A project for learning some processes in data science and building data visualisations to provide insight! The lichess dataset was selected because I like chess.
Notes on some themes that can/probably cannot be explored:
Endgame insights - seems hard
Maybe:
- Classify games into different types of endgames - use chess rules to determine the pieces remaining on the board. For instance, if only kings and pawns are left, classify it as 'King and Pawn' endgame.
- Separate games that ended in a win from those that were draws or losses.
Dataset cannot be used for mistake analysis - need data from a chess engine
Piece Activity
- Defining Critical Squares: Determine what constitutes a critical square. For pawn promotion, this would be the 8th rank for White and the 1st rank for Black.
- Then analyse when and how often pieces reach these critical squares.
- For pawns:
- Count how many times pawns are promoted in the dataset.

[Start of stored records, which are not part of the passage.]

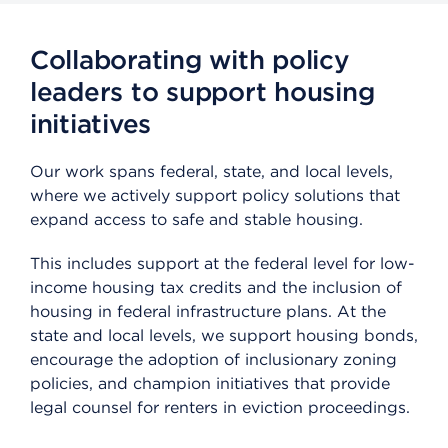
Collaborating with policy
leaders to support housing
initiatives
Our work spans federal, state, and local levels,
where we actively support policy solutions that
expand access to safe and stable housing.
This includes support at the federal level for low-
income housing tax credits and the inclusion of
housing in federal infrastructure plans. At the
state and local levels, we support housing bonds,
encourage the adoption of inclusionary zoning
policies, and champion initiatives that provide
legal counsel for renters in eviction proceedings.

- Examine the context of these promotions - for instance, in which types of positions or game phases (opening, middle game, endgame) they occur most frequently.
- Look for any patterns in pawn promotion, such as specific opening moves leading to higher promotion rates.
- For pawns:
- Heatmaps or bar charts - illustrate the frequency and distribution of piece movements to critical squares.
- Compare these frequencies across different levels of play or different player demographics?
- Correlation with winning:
- Creating a Correlation Variable: Create a binary variable indicating the occurrence of the event (e.g., pawn promotion) in each game.
- Logistic Regression: If analyzing a binary outcome (win/loss - what about draw?), to quantify the relationship between promotion and winning.
- The correlation varies by the strength of the players (e.g., different correlations in amateur vs. professional games)?
- What graph or chart to use?